If a partnership or a corporation owns the stolen or destroyed property, only the partnership or corporation can choose to postpone reporting the
gain.
Required statement.
You should attach a statement to your return for the year you have the gain. This statement should include the following.
- The date and details of the casualty or theft.
- The insurance or other reimbursement you received from the casualty or theft.
- How you figured the gain.
Replacement property acquired before return filed.
If you acquire replacement property before you file your return for the year you have the gain, your statement should also include detailed
information about all of the following.
- The replacement property.
- The postponed gain.
- The basis adjustment that reflects the postponed gain.
- Any gain you are reporting as income.
Replacement property acquired after return filed.
If you intend to acquire replacement property after you file your return for the year in which you have the gain, your statement should also state
that you are choosing to replace the property within the required replacement period.
You should then attach another statement to your return for the year in which you acquire the replacement property. This statement should contain
detailed information on the replacement property.

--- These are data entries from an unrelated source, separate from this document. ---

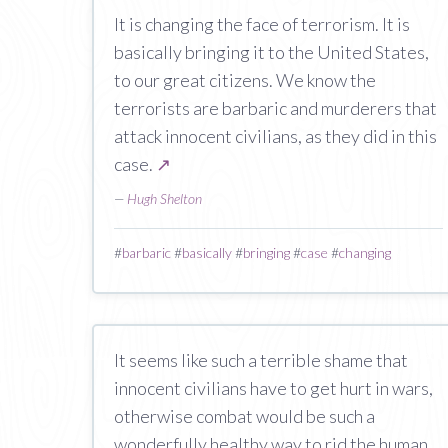
It is changing the face of terrorism. It is
basically bringing it to the United States,
to our great citizens. We know the
terrorists are barbaric and murderers that
attack innocent civilians, as they did in this
case.
↗
—
Hugh Shelton
#
barbaric
#
basically
#
bringing
#
case
#
changing
It seems like such a terrible shame that
innocent civilians have to get hurt in wars,
otherwise combat would be such a
wonderfully healthy way to rid the human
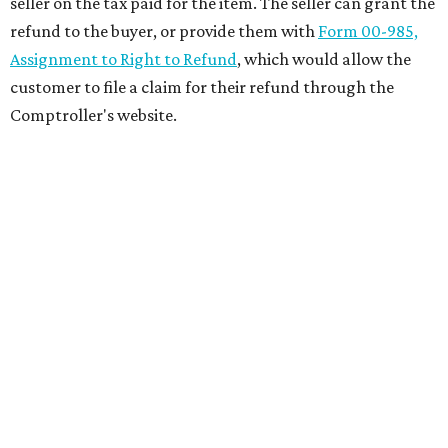
seller on the tax paid for the item. The seller can grant the
refund to the buyer, or provide them with
Form 00-985,
Assignment to Right to Refund
, which would allow the
customer to file a claim for their refund through the
Comptroller's website.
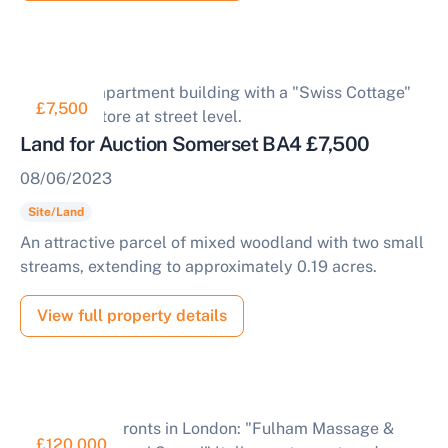
£7,500
Land for Auction Somerset BA4 £7,500
08/06/2023
Site/Land
An attractive parcel of mixed woodland with two small
streams, extending to approximately 0.19 acres.
View full property details
£120,000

If you acquire part of your replacement property in one year and part in another year, you must make a statement for each year. The statement
should contain detailed information on the replacement property bought in that year.
Substituting replacement property.
Once you have acquired qualified replacement property that you designate as replacement property in a statement attached to your tax return, you
cannot later substitute other qualified replacement property. This is true even if you acquire the other property within the replacement period.

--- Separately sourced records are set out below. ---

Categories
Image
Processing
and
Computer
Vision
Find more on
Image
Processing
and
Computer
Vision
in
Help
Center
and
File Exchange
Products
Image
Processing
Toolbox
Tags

However, if you discover that the original replacement property was not qualified replacement property, you can (within the replacement period)
substitute the new qualified replacement property.
Amended return.
You must file an amended return (individuals use Form 1040X) for the tax year of the gain in either of the following situations.
- You do not acquire replacement property within the required replacement period plus extensions. On this amended return, you must report the
gain and pay any additional tax due.
- You acquire replacement property within the required replacement period plus extensions, but at a cost less than the amount you receive for
the casualty or theft. On this amended return, you must report the portion of the gain that cannot be postponed and pay any additional tax due.
Three-year limit.
The period for assessing tax on any gain ends 3 years after the date you notify the director of the Internal Revenue Service for your area of any
of the following.
- You replaced the property.
- You do not intend to replace the property.
- You did not replace the property within the replacement period.
Changing your mind.
You can change your mind about whether to report or to postpone reporting your gain at any time before the end of the replacement period.
Example.
Your property was stolen last year. Your insurance company reimbursed you $10,000, of which $5,000 was a gain. You reported the $5,000 gain on your
return for last year (the year you realized the gain) and paid the tax due. This year you bought replacement property. Your replacement property cost
$9,000. Since you reinvested all but $1,000 of your reimbursement, you can now postpone reporting $4,000 ($5,000 - $1,000) of your gain.
To postpone reporting your gain, file an amended return for last year using Form 1040X. You should attach an explanation showing that you
previously reported the entire gain from the theft but you now want to report only the part of the gain ($1,000) equal to the part of the
reimbursement not spent for replacement property.